The joint venture agreement must identify the legal and operational barriers to meaningful liquidity rights and address them in the documentation. The joint venture documentation should specify how a buyout will occur.

What are some common methods of structuring termination strategies?

Frequently, the parties will provide that neither party will be able to sell its interest for a certain period of time to allow the venture to achieve sustained value. Thereafter, each party has a right of first refusal if the other party wants to sell. Within the right of first refusal process, it often is preferred to give the parties a period of time to negotiate before introducing an appraised price.

Another option is a “put-call” structure, wherein one party sets the price and the other has the option to buy or sell at that price.

But, it should be understood that other issues may make it impossible or impractical to buy out a partner.

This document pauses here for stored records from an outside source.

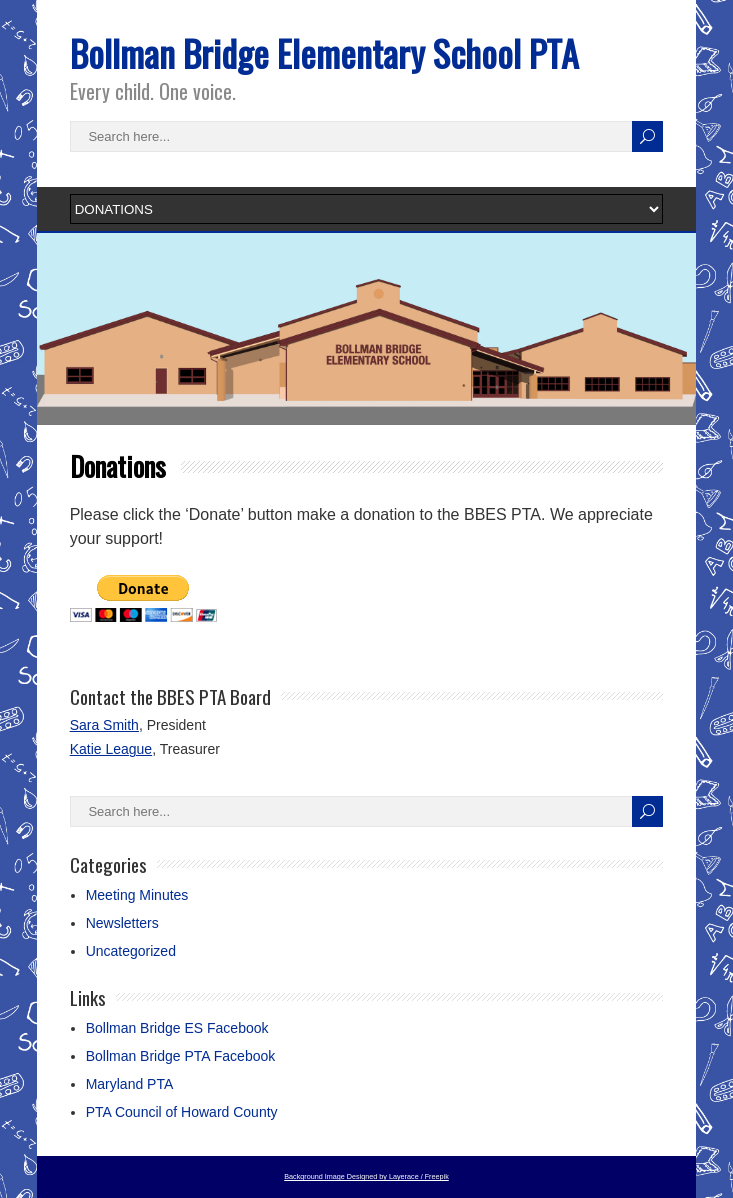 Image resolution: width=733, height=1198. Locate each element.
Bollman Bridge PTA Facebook (181, 1056)
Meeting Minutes (137, 895)
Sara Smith (104, 725)
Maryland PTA (130, 1084)
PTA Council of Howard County (182, 1112)
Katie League (111, 749)
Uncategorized (131, 951)
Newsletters (122, 923)
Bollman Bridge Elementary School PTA (324, 52)
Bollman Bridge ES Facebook (177, 1028)
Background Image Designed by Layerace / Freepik (366, 1176) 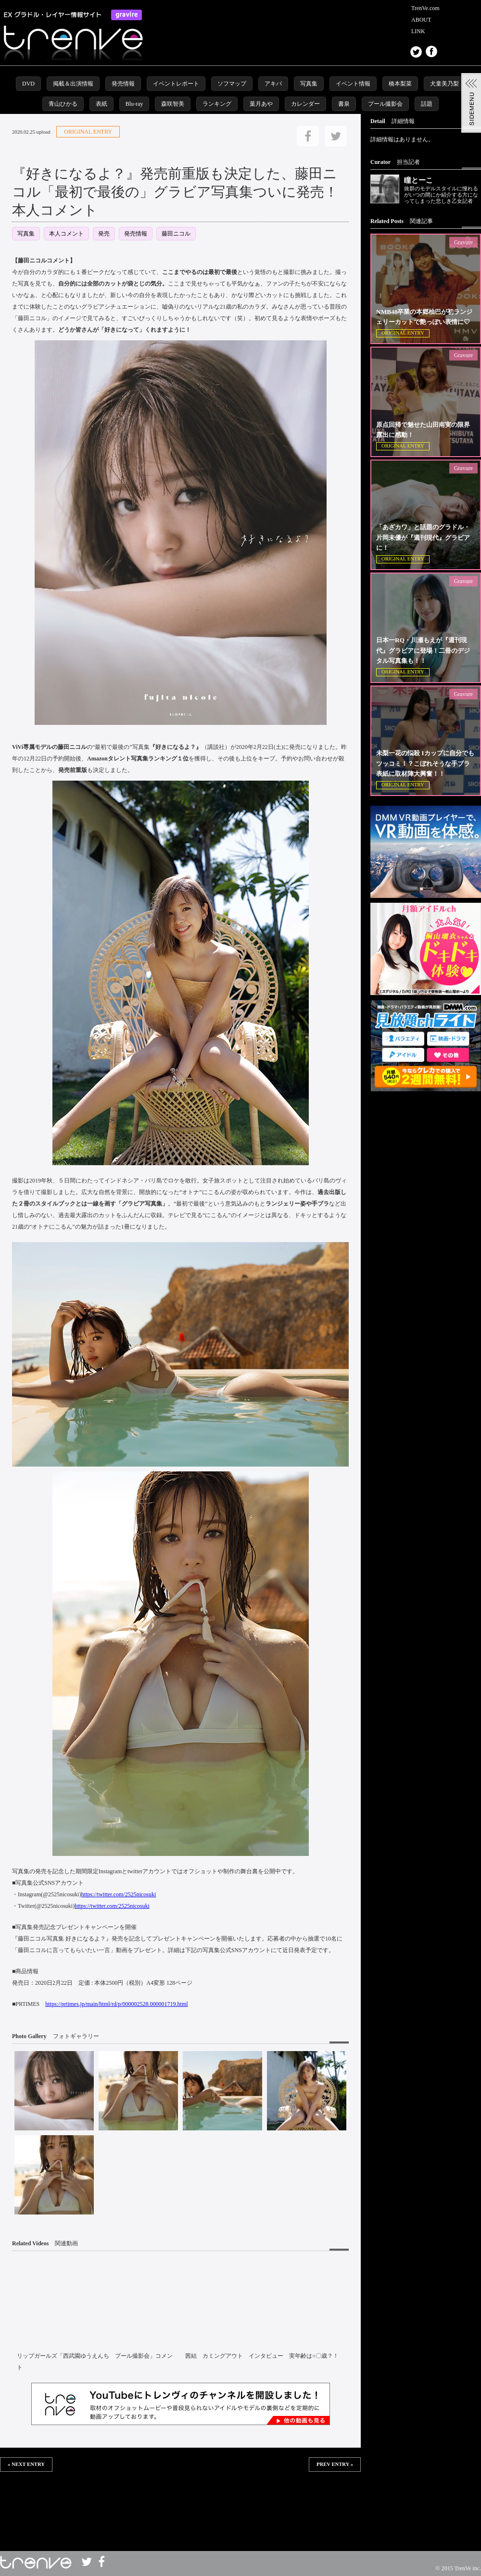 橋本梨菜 (400, 83)
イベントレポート (176, 83)
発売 (104, 233)
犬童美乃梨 (444, 83)
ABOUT (421, 19)
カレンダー (305, 103)
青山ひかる (63, 103)
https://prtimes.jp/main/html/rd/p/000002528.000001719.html (116, 2004)
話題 (426, 103)
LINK (418, 31)
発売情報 (123, 83)
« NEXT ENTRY (26, 2464)
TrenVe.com (425, 8)
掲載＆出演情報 (73, 83)
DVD (28, 83)
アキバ (273, 83)
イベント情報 (353, 83)
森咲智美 (172, 103)
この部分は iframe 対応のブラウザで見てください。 (180, 2503)
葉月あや (261, 103)
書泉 (344, 103)
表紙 (101, 103)
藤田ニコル (176, 233)
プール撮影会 (385, 103)
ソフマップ (231, 83)
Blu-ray (134, 103)
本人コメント (66, 233)
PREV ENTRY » (334, 2464)
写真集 (308, 83)
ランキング (217, 103)
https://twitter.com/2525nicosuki (118, 1894) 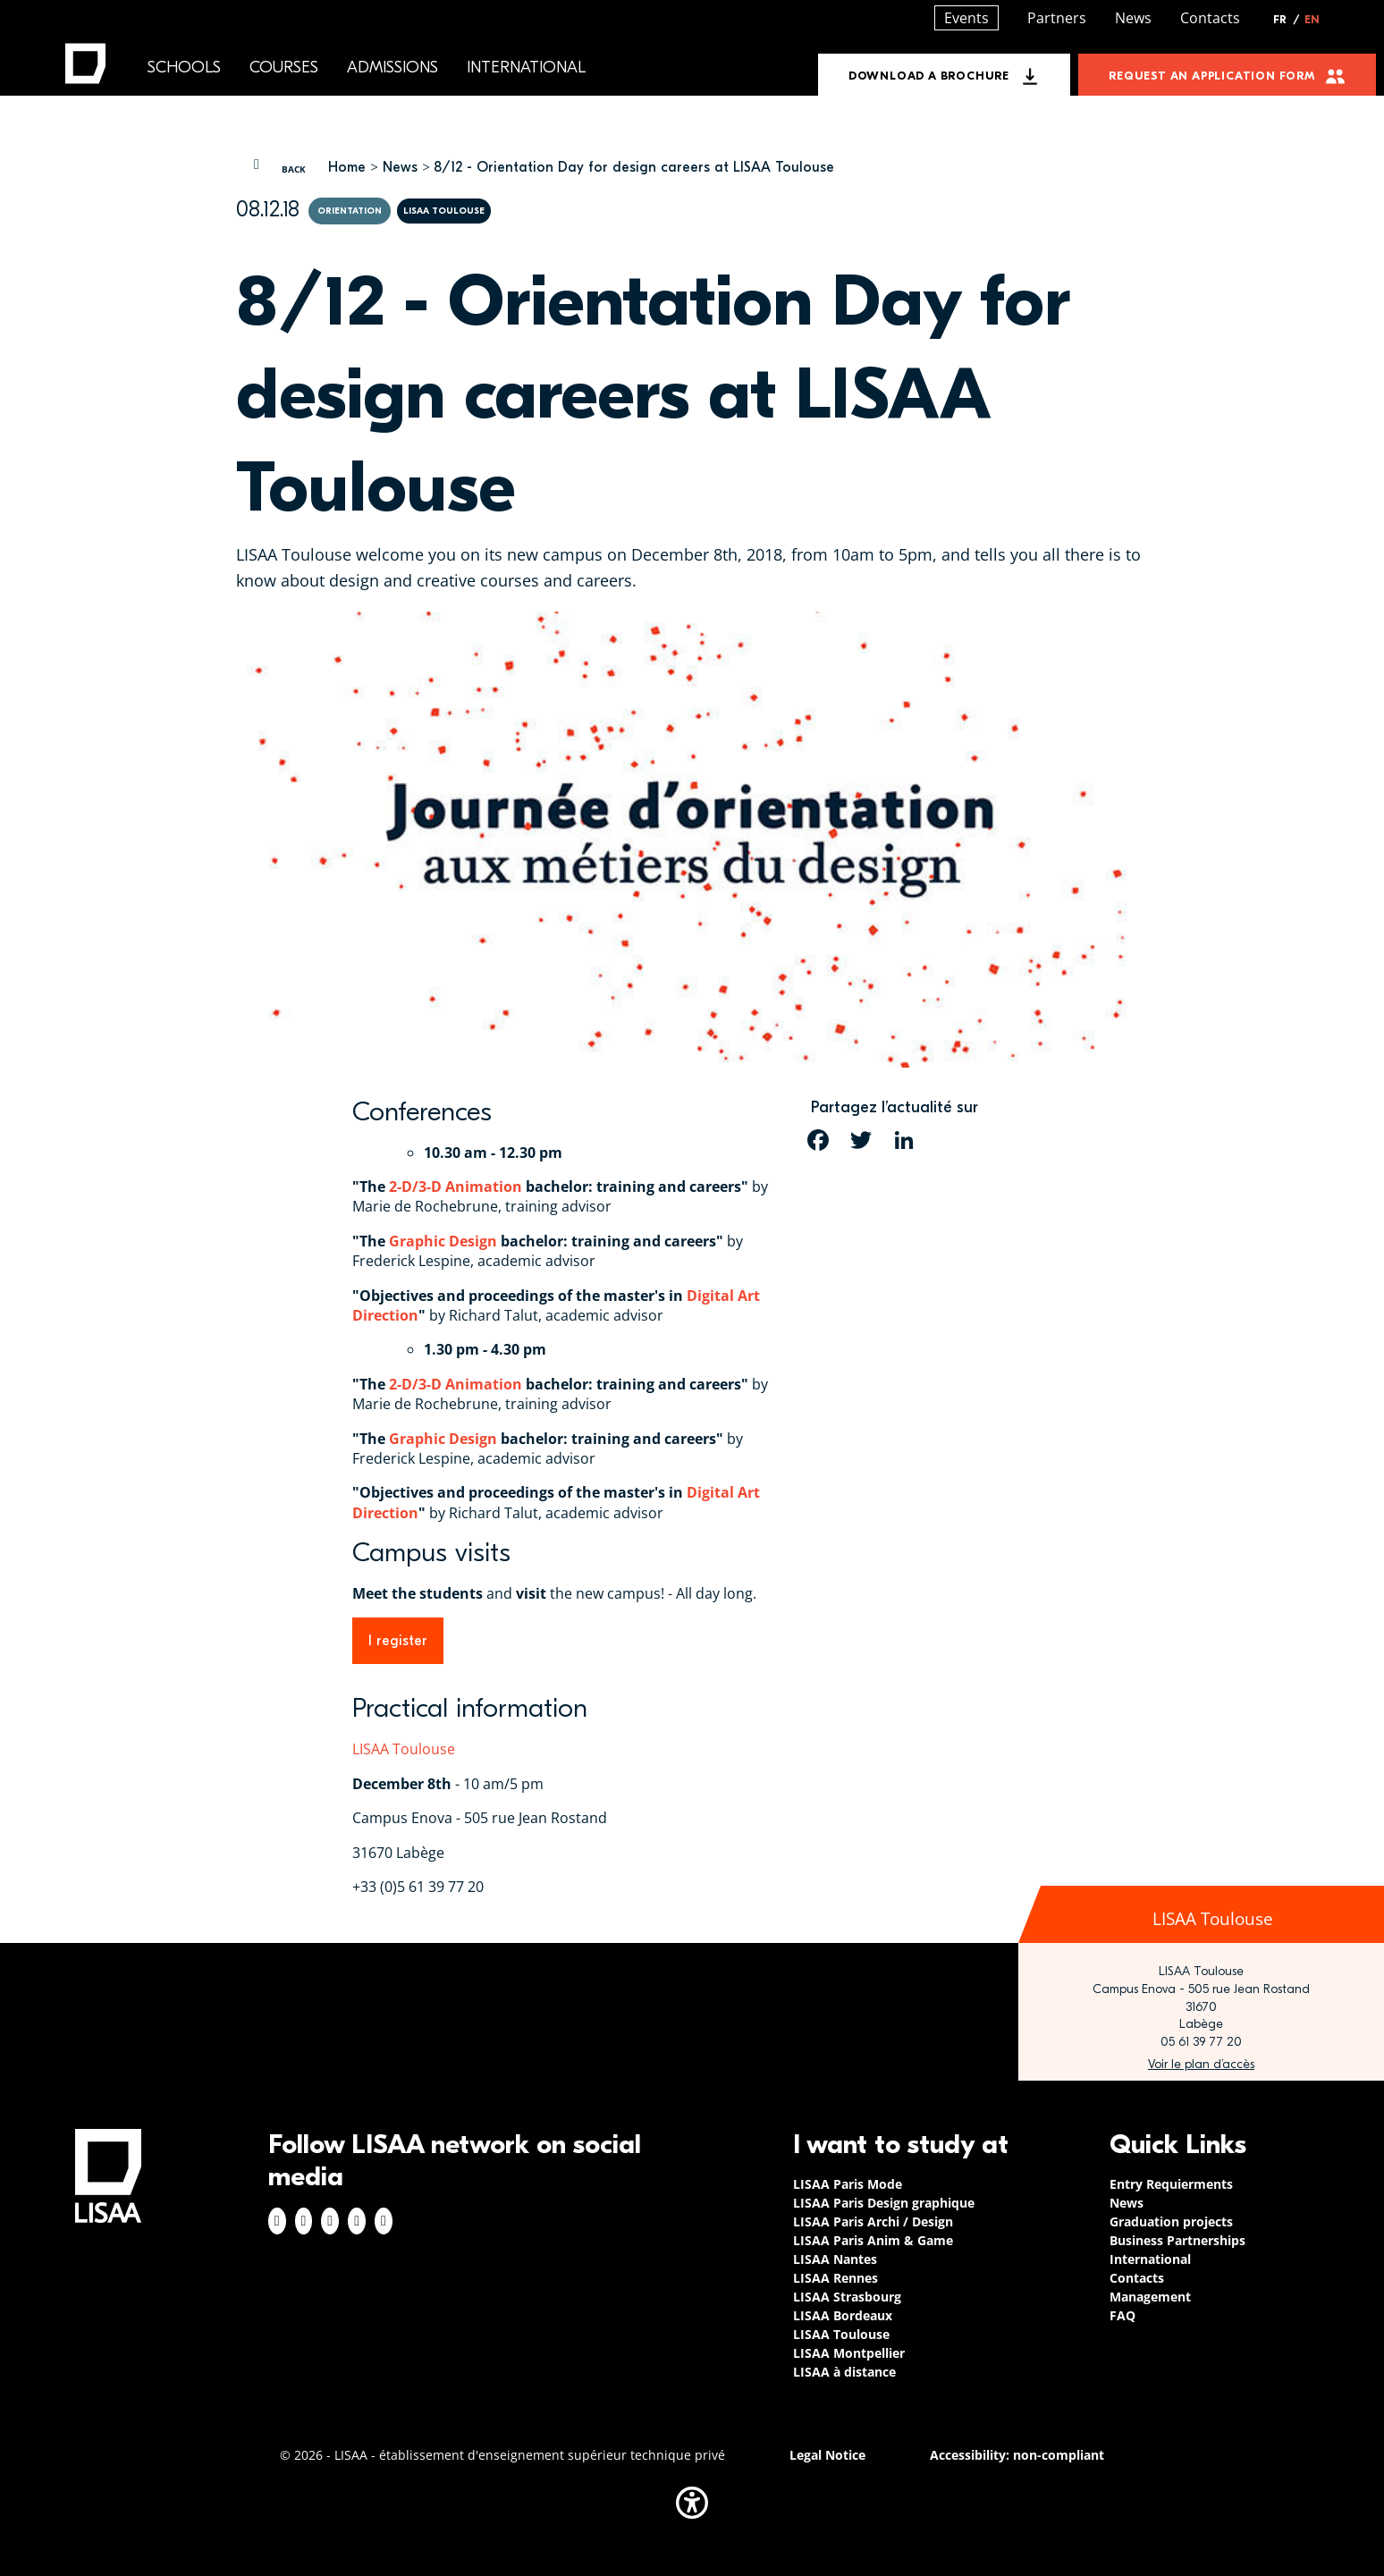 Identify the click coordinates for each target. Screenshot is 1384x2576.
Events (966, 18)
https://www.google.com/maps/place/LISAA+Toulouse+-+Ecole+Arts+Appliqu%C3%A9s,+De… (1201, 2064)
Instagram (304, 2221)
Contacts (1210, 18)
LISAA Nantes (835, 2259)
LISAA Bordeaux (842, 2315)
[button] (692, 2502)
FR (1286, 19)
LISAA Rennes (835, 2277)
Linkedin (330, 2221)
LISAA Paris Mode (847, 2183)
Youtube (383, 2221)
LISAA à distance (844, 2371)
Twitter (357, 2221)
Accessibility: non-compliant (1017, 2454)
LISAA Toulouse (403, 1749)
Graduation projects (1171, 2221)
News (400, 167)
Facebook (277, 2221)
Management (1150, 2296)
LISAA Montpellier (849, 2352)
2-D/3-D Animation (455, 1186)
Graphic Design (443, 1241)
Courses (283, 67)
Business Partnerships (1177, 2240)
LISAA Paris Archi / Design (873, 2221)
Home (347, 167)
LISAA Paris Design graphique (884, 2202)
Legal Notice (827, 2454)
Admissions (392, 67)
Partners (1056, 18)
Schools (184, 67)
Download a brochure (928, 75)
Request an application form (1212, 75)
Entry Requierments (1171, 2183)
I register (397, 1641)
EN (1312, 19)
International (526, 67)
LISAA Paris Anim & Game (873, 2240)
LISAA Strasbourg (847, 2296)
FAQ (1122, 2315) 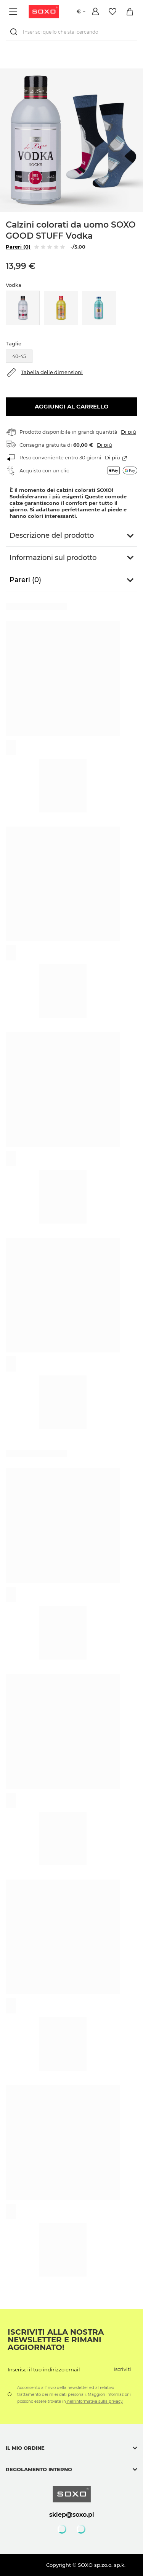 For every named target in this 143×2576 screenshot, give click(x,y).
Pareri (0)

For example, one party may simply not have the financial means to buy out the other. Moreover, it may be legally impossible for the expatriate to buy out the local partner, and non-competition agreements may be unenforceable in the host country.

Another alternative to a buyout provision is to grant a dominant partner the right to sell the entire company, i.e. to “drag along” the joint venture partner in connection with a sale. Similarly, the agreements frequently give the non-dominant partner a right to “tag along” with the dominant partner in the sale of its interest in the venture, i.e., to share on a pro rata basis in the sale on the same terms.

What other considerations are there when terminating the joint venture?

Because you may have transferred technology, trademarks, goodwill, key employees and other assets to the venture, it is important to properly address, at the beginning of the joint venture, the rights of each party to those assets upon termination. A key goal of the termination is restoring to each of the partners to the joint venture the assets that are properly theirs. If the joint venture terminates without a sale of the going concern to a third party, the partners should agree upon a plan to value and dispose of the assets. Also, the parties should contemplate how they will pay indemnities to terminated employees required by local law.